Da sempre associato all’Asti DOCG, il vino Moscato si porta sulle spalle la tendenziosa fama di vino esclusivo per le feste. Una prima mossa è stata quella di introdurre l’Asti Secco, il cui esordio lo scorso inverno non è stato brillantissimo in termini di vendite. Eppure il Moscato ha una storia antica e gode di una versatilità che solo di recente è stata sfruttata. Tra i tanti assaggi segnaliamo il Moscato giallo di de Tarczal: nei moscato secchi è facile rilevare una distonia tra sensazioni olfattive e gustative. In questo vino no: le peculiarità aromatiche sono certamente ancora percepibili ma sono integrate in un corredo olfattivo ampio, corroborato da gusto secco ben armonizzato.

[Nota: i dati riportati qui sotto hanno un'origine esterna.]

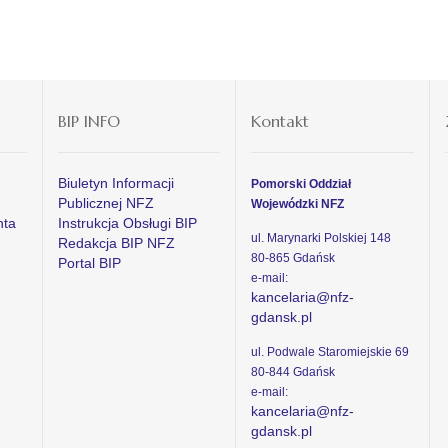
BIP INFO
Kontakt
Biuletyn Informacji
Pomorski Oddział
Publicznej NFZ
Wojewódzki NFZ
nta
Instrukcja Obsługi BIP
ul. Marynarki Polskiej 148
Redakcja BIP NFZ
80-865 Gdańsk
Portal BIP
e-mail:
kancelaria@nfz-
gdansk.pl
ul. Podwale Staromiejskie 69
80-844 Gdańsk
e-mail:
kancelaria@nfz-
gdansk.pl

La grande sorpresa del banco è stata l’Associazione dei produttori del Moscatello di Taggia e i suoi vini: alzi la mano chi li conosce! Il Moscatello di Taggia è un vitigno autoctono conosciuto già dall’alto Medioevo, in seguito menzionato da documentazione pontificia dalla quale si evince l’alto gradimento persino da parte dei papi. A partire dal 1700 il Moscatello esce dai radar della produzione vinicola ligure, per gli stessi motivi che hanno rivoluzionato la geografia ampelografica nel nostro Paese, vale dire fillossera e impiego di altre colture giudicate più redditizie.
Nei primi anni 2000 un gruppo di produttori ha iniziato sul territorio del Ponente ligure la ricerca delle barbatelle che potessero essere di Moscatello di Taggia, fino a trovarne una sessantina, un piccolo tesoro utilizzato per ridare slancio al vino perduto, in collaborazione l’università di Torino e il CNR di Grugliasco. Oggi l’associazione conta 15 produttori, per una produzione limitata orientata al vino secco, ma anche vendemmia tardiva e passito. Ne abbiamo provato qualcuno, con grande curiosità.
Il Moscatello 2017 Lagazio, è di un bel paglierino luminoso e profuma di erbe aromatiche e frutta tropicale. Il sorso è di gran sapidità, molto più intenso che all’olfatto. A seguire il Moscatello Calvini, agile sia al naso che in bocca, regala sensazioni marine e agrumate, seguite da un sorso fresco e – anche questo – decisamente sapido.
Chiudiamo con il Moscatello 2017 Anluma firmato dall’azienda Rovebella: naso estremamente dinamico, di non facile interpretazione: salsedine, sale, acetone, menta. Un’esplosione quasi terziaria ma sempre esuberante. Al palato è coerente, preciso nella scansione delle sensazioni, carezzevole nel corpo e sferzante nella salinità che lo caratterizza.